Christian Zacharias (1997)
Im Gedenkjahr 1997 veröffentlichte EMI zwei Gesamtaufnahmen. Die übervollständige von Tirimo und die minimale von Zacharias.
Dort sind nämlich nur die Sonaten zu finden, die zweifelsohne von Schubert fertig komponiert wurden. Dies schließt allerlei Fragmente aus, worunter leider die Reliquie und die f-moll Sonate D625. Geblieben sind 11 Werke in einer preiswerten Box, die wohl hierzulande etwas unterschätzt ist, denn Zacharias' Interpretation ist oft unspekatulär aber vereinnahmend.
Den ersten Satz der D850 spielt Zacharias sehr differenziert, mit Dynamik-, Artikulations-, Tempowechseln. Das erste Subjekt kommt mal verzögert, mal beschleunigt vor. Die Exposition ist ein ständiges Wechselbad der Gefühle. Etwas zu viel für meinen Geschmack, denn es grenzt an Preziosität, wo mir sogar eine gewisse Brutalität lieber wäre. Diese überspitzte Differenzierung wird im ganzen Satz fortgetragen, bis und inklusive der Coda, die dann ihren fluchtartigen Charakter verliert.

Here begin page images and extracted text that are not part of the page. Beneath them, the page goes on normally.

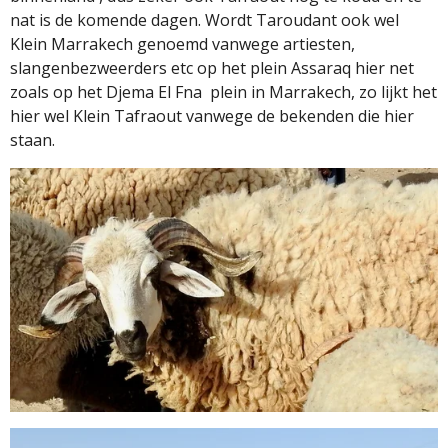
nat is de komende dagen. Wordt Taroudant ook wel
Klein Marrakech genoemd vanwege artiesten,
slangenbezweerders etc op het plein Assaraq hier net
zoals op het Djema El Fna
plein in Marrakech, zo lijkt het
hier wel Klein Tafraout vanwege de bekenden die hier
staan.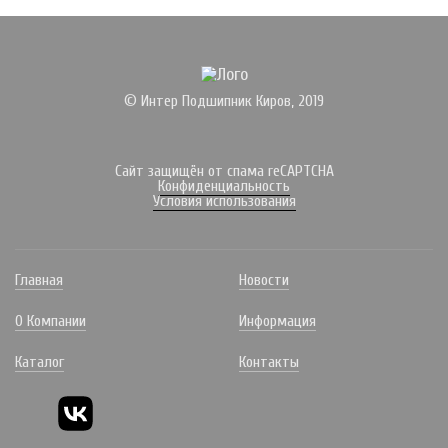
© Интер Подшипник Киров, 2019
Сайт защищён от спама reCAPTCHA
Конфиденциальность
Условия использования
Главная
Новости
О Компании
Информация
Каталог
Контакты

Man fürchtet für den Rest der Sonate aber schon bei zweiten Satz ändert sich die Perspektive. Die Differenzierung ist jetzt kanalisiert sozusagen. Zacharias zeigt ein schönes Legato, markiert die Kontraste aber überspitzt sie nicht. Die Verzierungen bei der Rückehr des ersten Subjekts sind delikat, die dynamischen Gradationen klar aber nicht so stark wie beispielsweise mit Wührer. Der Satz entwickelt eine innere Spannung, die im pp der Coda weiterschwingt.
Das Scherzo ist allegro non troppo vivace. Auch hier sind die Rhythmen markiert aber nicht frenetisch unterstrichen. Im zweiten Subjekt zeigt Zacharias einen schönen Kontrapunkt in der linken Hand. Das Trio ist nicht verlangsamt und das dynamische Auf- und Abschwellen gelingt überzeugend. Die Rückkehr des Scherzos unterscheidet sich, wie geschrieben, von der prima volta. Sie ist heller, leichter.
Beim Thema des Finales wird man daran erinnert, daß es ursprünglich ein Tanz ist. Eine gewisse Entschiedenheit vermeidet jede Süße. Die Couplets sind nicht besonders stark kontrastiert, kommen eher rhapsodisch vor, und die jeweilige Rückkehr des Refrains wird dadurch integriert. Dieser Satz vollzieht die Entwicklung der beiden vorangegangenen.
Alles in allem eine lyrische Lesart der Sonate, die den Entwicklungsweg der Sonate überzeugend wiedergibt. Dazu ein schöner Anschlag und ein Sinn für Agogik ... wäre nicht der erste Satz, der leider etwas over the top vorkommt.